(TO DO) Set out exactly every line of the entries below, starting at the line that holds "Quoi de mieux" and stopping after the line that holds "ROSNY SOUS BOIS".

[Stored dataset items]
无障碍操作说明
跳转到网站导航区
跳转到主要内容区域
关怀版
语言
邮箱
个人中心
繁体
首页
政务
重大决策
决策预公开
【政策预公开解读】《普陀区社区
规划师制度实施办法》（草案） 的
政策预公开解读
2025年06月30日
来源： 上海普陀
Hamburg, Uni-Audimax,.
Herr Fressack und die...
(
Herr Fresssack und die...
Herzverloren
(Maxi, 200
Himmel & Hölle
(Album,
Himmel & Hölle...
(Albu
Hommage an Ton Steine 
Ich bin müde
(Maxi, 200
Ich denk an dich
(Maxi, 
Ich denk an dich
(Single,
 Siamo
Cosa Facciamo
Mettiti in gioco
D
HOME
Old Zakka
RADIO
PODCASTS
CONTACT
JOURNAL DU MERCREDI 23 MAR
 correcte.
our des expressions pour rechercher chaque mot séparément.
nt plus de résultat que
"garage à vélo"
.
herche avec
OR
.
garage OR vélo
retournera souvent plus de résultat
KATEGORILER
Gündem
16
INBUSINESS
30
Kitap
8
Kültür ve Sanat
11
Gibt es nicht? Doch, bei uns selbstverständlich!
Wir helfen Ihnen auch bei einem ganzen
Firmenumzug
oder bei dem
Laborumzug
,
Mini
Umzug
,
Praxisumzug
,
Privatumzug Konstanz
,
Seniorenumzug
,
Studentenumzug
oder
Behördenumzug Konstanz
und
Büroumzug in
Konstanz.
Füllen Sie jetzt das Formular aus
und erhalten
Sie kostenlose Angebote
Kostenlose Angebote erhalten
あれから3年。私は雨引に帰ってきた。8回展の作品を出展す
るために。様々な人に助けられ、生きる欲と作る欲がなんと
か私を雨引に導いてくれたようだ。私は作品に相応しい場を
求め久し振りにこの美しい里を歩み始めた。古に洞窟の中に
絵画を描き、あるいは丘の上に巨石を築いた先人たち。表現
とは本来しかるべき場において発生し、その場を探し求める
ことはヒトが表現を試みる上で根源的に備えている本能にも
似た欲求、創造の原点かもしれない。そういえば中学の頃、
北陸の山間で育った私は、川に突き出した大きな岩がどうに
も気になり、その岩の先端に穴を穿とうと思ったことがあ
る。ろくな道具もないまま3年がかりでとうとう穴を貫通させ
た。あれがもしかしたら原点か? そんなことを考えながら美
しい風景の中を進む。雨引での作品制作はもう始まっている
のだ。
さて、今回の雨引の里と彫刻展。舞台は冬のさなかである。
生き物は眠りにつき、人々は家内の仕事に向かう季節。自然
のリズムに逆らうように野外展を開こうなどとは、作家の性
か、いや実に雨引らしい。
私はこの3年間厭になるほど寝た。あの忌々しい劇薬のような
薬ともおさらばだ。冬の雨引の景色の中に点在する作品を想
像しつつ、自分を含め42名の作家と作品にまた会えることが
* * *
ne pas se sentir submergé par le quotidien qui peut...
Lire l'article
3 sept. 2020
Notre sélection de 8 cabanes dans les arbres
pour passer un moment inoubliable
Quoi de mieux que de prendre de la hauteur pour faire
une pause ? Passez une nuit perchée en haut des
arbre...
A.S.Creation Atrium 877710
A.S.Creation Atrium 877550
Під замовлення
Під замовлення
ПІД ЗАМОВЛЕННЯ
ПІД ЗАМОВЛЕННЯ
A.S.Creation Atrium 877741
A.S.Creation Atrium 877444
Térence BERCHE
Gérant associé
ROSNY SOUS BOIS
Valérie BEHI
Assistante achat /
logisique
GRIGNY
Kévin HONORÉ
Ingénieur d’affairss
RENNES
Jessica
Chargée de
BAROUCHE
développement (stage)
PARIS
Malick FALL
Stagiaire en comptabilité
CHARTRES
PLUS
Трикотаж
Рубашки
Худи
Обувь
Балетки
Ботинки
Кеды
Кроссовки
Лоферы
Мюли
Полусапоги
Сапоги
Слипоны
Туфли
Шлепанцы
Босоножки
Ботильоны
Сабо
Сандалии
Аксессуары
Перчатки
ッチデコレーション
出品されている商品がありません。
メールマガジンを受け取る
...
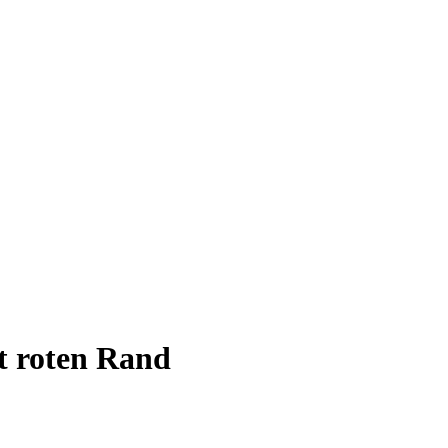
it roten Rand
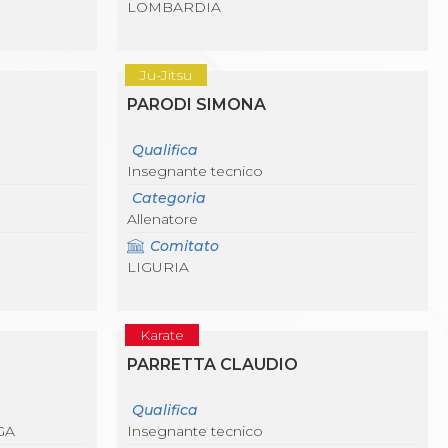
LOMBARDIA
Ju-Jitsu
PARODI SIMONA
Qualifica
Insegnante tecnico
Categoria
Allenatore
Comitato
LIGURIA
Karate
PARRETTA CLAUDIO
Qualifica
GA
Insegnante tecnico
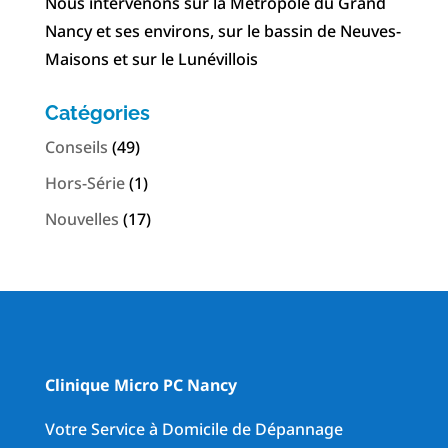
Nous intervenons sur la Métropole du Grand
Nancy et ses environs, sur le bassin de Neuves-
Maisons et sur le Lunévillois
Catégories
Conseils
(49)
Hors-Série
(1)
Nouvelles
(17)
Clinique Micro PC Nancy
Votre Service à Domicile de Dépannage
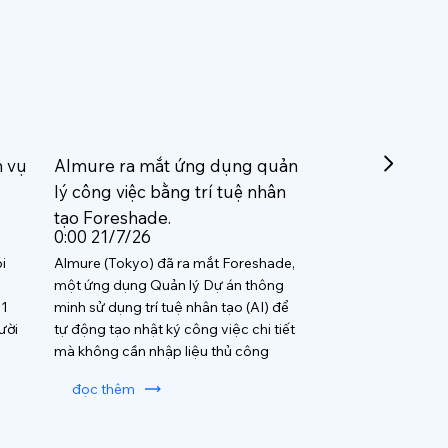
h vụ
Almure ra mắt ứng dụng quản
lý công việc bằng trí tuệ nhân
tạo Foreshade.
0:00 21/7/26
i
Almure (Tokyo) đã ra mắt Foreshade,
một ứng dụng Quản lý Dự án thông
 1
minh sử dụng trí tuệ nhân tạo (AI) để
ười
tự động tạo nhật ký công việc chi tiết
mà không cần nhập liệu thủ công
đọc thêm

(WRITTEN RESPONSE)
Quoi de mieux que de prendre de la hauteur pour faire
une pause ? Passez une nuit perchée en haut des
arbre...
A.S.Creation Atrium 877710
A.S.Creation Atrium 877550
Під замовлення
Під замовлення
ПІД ЗАМОВЛЕННЯ
ПІД ЗАМОВЛЕННЯ
A.S.Creation Atrium 877741
A.S.Creation Atrium 877444
Térence BERCHE
Gérant associé
ROSNY SOUS BOIS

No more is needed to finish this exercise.